The vast majority of our clients want us to concentrate on their paternal ancestry, which is understandable as this is the traditional way in which we view our family history in Britain. Looking from the child to its father, and then to its father’s father, is deeply engrained in our sense of self. The transfer of material wealth and reputation has followed the same paths through the ages, tagged with the father’s name alone. Many early parish register entries do not even bother to record the name of the mother of a child at baptism. (Some of our clients follow the same tradition with their starting information…)
Very occasionally, however – perhaps once among a thousand clients – someone wants to look at their ancestry from a different angle: to follow the thread back not from son to father but from daughter to mother, and this matrilineal approach makes a refreshing change. If we are interested from a biological point of view in how we became what we are, researching our female ancestry is no less logical than chasing a surname through the ages.
In traditional English families, maternal surnames are quite often preserved as middle names: we find this in all classes, but particularly where money or property entered the family via a wife. These are of course helpful clues for the genealogist. In extreme cases – among the wealthy – this gratitude was expressed (or demanded) by abandoning one’s paternal surname in favour of that of a generous female relative; or by hitching the two names together with a hyphen.
The Scottish tradition among women of never quite abandoning their maiden name after marriage, but preserving it as an alternative or middle name, is always a welcome sight. It reflects traditional practice in societies such as Iceland, where identity focuses on the given name, although surnames still refer to the father, not the mother. (An Icelandic surname is likely to refer to the father’s given name, as in early Welsh naming patterns.) Icelandic telephone directories are arranged not by surname but by given name.
In general (but few generalities in genealogy are safe), following the female line is more challenging. When concentrating on a single surname we can make blanket searches of records, sifting out all possible references to a family; and if we hit a difficulty, there are fewer clues to guide us out of it. If a marriage was not recorded, or perhaps just did not take place, we can get completely stuck.
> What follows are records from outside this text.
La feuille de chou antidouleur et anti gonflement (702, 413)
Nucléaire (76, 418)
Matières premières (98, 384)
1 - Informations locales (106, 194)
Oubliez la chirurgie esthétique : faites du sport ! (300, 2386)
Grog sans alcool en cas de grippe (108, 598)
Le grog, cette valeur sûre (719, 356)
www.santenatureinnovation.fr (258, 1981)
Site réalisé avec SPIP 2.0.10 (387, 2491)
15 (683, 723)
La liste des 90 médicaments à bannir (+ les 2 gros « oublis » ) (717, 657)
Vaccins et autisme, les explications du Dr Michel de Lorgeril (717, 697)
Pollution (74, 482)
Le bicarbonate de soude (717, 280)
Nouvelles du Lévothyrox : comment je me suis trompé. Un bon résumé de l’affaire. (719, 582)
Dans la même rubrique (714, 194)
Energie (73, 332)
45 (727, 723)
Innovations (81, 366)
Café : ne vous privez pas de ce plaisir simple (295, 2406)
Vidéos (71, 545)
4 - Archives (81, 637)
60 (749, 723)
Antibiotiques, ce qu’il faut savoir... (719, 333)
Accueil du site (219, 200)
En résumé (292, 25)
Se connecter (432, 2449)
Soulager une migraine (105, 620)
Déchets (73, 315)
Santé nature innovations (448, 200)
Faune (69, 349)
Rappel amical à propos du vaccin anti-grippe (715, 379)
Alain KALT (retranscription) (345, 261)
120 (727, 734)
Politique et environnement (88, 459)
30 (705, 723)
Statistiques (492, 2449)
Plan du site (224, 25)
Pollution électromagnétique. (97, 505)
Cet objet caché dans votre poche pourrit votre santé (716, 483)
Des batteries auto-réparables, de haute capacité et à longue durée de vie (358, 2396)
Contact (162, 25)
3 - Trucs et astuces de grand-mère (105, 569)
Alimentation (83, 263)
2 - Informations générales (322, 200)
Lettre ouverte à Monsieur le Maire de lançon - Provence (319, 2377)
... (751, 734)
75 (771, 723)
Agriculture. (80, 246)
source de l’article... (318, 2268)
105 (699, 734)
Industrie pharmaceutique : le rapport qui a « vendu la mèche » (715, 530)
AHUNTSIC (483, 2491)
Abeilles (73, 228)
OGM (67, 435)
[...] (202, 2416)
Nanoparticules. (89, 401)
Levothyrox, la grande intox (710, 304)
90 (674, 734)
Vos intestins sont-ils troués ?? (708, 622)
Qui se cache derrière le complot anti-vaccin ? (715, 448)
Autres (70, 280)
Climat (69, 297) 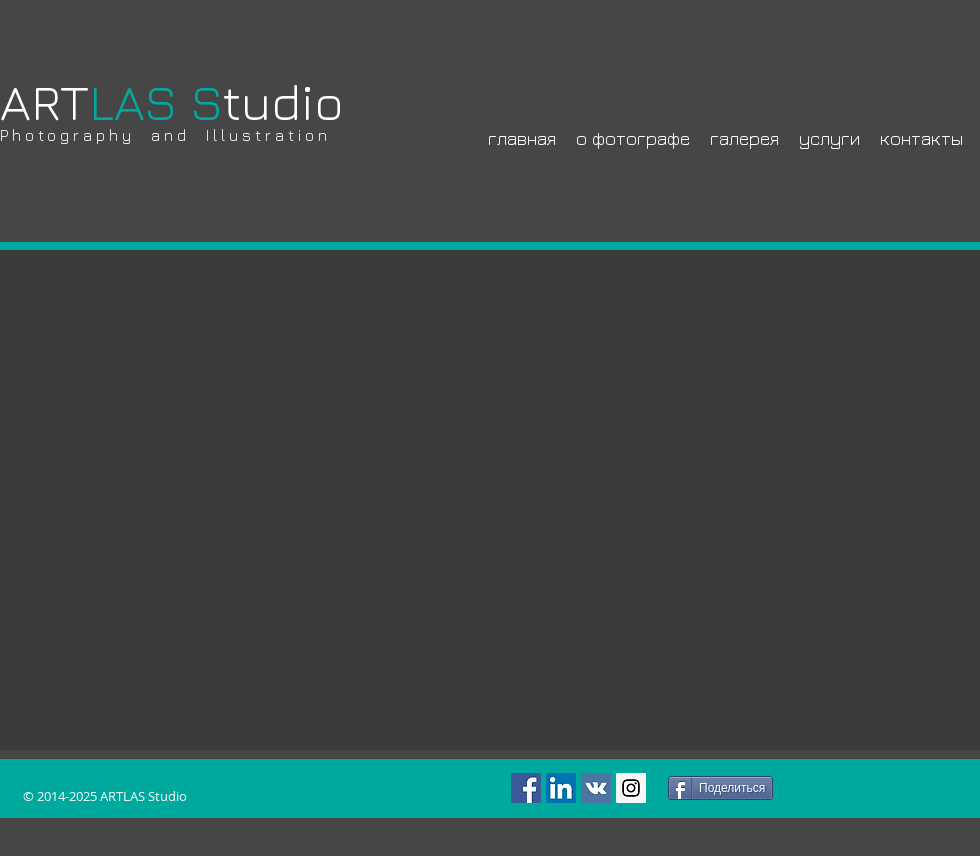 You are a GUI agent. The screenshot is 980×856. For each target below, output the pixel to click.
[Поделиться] (720, 788) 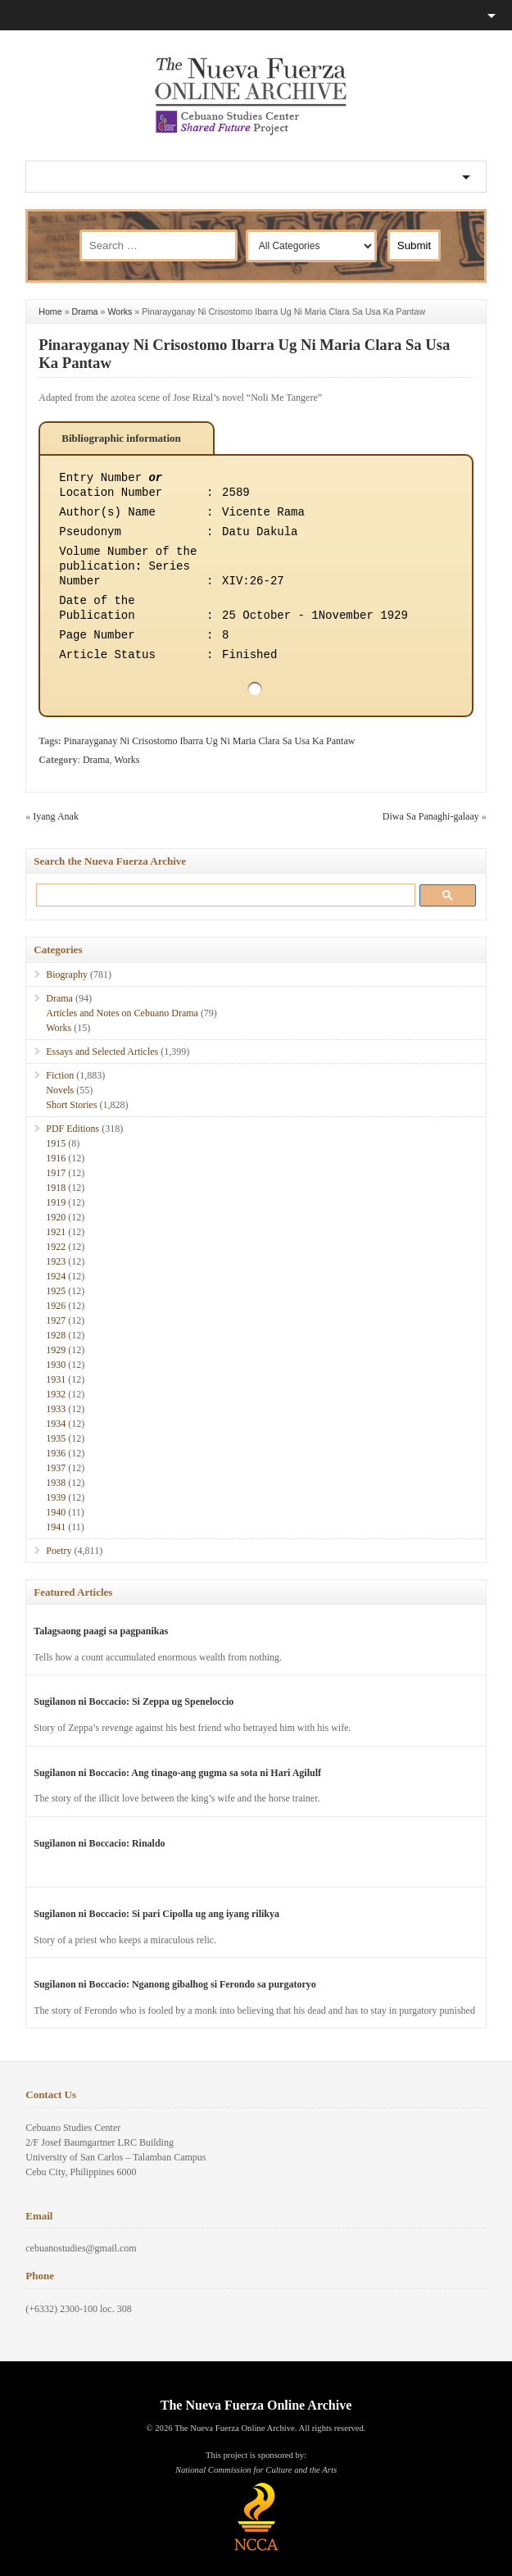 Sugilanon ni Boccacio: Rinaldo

On the positive side, however, as a client recently pointed out, the genealogy is likely to be more watertight: it is difficult to wrongly identify the mother of a newborn baby, but how many birth certificates or baptismal records do not accurately name the true father? Now that DNA tests have become more accessible, we may be about to find out.
Following the female path is the more adventurous option: a female line is more likely to take you farther afield, to a new area or even a new country. Genealogy is always full of surprises, but by leaping at each step to a new surname, who knows what you may find?